_Required work_
If a line of the records contains the string "Kamakhya", copy it out.

_Source records_
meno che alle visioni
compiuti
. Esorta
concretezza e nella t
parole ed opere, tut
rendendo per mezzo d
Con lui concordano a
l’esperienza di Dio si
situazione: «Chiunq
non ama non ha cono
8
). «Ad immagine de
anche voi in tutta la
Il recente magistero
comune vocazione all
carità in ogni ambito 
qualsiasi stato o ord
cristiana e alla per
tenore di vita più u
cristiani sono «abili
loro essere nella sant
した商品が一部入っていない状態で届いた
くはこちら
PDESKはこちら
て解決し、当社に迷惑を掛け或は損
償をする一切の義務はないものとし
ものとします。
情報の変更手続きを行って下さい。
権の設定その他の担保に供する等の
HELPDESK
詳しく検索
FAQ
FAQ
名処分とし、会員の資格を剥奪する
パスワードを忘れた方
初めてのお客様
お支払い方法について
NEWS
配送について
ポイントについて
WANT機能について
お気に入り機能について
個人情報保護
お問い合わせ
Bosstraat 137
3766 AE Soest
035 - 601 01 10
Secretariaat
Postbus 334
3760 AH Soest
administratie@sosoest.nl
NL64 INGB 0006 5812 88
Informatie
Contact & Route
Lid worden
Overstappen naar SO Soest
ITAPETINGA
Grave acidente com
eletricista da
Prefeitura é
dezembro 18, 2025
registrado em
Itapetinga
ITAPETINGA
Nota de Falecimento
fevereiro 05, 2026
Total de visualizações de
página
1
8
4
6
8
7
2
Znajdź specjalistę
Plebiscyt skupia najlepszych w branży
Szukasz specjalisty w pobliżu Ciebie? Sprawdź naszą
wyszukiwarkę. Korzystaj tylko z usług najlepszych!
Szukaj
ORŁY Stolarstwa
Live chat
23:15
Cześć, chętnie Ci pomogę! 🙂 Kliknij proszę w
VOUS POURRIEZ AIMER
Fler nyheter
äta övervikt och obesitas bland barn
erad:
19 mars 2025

...

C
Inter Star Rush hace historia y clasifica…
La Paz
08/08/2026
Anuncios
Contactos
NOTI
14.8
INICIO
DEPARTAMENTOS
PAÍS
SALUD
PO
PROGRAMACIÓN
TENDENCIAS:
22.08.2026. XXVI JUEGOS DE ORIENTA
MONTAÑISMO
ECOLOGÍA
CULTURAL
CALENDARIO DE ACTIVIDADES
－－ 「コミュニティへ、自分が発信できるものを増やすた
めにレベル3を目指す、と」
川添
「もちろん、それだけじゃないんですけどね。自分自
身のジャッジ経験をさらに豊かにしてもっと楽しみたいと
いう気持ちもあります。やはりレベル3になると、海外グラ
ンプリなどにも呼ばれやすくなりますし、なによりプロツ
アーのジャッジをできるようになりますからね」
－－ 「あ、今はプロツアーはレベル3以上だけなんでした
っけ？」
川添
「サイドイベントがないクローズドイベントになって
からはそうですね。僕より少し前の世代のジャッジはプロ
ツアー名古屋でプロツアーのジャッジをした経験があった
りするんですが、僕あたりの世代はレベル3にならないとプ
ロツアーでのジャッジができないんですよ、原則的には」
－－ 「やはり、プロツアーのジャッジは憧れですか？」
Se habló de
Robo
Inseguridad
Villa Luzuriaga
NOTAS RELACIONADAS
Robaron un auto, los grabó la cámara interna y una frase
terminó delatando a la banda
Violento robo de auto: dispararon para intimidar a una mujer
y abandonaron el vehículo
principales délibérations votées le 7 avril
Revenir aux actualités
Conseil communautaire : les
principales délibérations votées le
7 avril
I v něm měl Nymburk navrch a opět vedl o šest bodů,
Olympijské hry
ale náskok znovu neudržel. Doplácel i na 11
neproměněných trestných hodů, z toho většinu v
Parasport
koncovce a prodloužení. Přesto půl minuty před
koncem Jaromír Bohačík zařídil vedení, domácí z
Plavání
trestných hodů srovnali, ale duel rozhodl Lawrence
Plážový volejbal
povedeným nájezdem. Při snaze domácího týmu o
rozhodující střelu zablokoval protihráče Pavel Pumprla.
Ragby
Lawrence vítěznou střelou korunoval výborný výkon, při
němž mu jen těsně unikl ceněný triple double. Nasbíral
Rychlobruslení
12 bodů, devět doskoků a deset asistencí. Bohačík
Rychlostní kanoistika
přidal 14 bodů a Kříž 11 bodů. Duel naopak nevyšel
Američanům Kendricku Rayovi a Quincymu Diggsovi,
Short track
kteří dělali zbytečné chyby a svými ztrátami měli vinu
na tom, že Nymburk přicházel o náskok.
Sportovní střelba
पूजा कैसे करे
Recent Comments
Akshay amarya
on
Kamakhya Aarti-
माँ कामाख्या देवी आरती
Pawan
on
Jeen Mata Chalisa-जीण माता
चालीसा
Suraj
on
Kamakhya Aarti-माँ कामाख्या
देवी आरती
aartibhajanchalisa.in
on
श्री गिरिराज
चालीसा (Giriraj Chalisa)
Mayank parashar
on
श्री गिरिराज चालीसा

==

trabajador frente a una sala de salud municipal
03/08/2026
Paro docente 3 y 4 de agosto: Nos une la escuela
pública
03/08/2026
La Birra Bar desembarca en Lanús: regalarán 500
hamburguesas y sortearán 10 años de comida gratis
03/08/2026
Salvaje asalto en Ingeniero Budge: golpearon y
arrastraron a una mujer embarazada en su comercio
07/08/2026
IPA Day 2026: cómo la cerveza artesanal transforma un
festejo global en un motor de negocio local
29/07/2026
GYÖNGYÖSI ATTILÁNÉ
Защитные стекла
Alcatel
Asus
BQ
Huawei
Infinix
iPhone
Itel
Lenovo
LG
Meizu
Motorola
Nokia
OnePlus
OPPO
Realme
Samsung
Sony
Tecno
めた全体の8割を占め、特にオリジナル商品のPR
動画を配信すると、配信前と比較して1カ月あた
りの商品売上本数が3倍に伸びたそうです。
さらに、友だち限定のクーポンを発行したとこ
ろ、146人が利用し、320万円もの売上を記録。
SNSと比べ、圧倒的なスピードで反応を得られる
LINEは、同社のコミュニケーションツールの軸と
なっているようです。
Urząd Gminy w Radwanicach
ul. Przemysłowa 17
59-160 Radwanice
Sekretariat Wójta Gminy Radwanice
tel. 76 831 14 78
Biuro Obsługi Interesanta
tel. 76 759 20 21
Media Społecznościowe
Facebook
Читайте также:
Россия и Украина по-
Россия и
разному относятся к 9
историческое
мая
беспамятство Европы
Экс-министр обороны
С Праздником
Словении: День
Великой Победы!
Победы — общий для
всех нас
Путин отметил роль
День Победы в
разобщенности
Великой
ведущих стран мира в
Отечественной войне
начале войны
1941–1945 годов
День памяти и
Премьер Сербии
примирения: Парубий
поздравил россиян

_Exercise result_
Kamakhya Aarti-
Kamakhya Aarti-माँ कामाख्या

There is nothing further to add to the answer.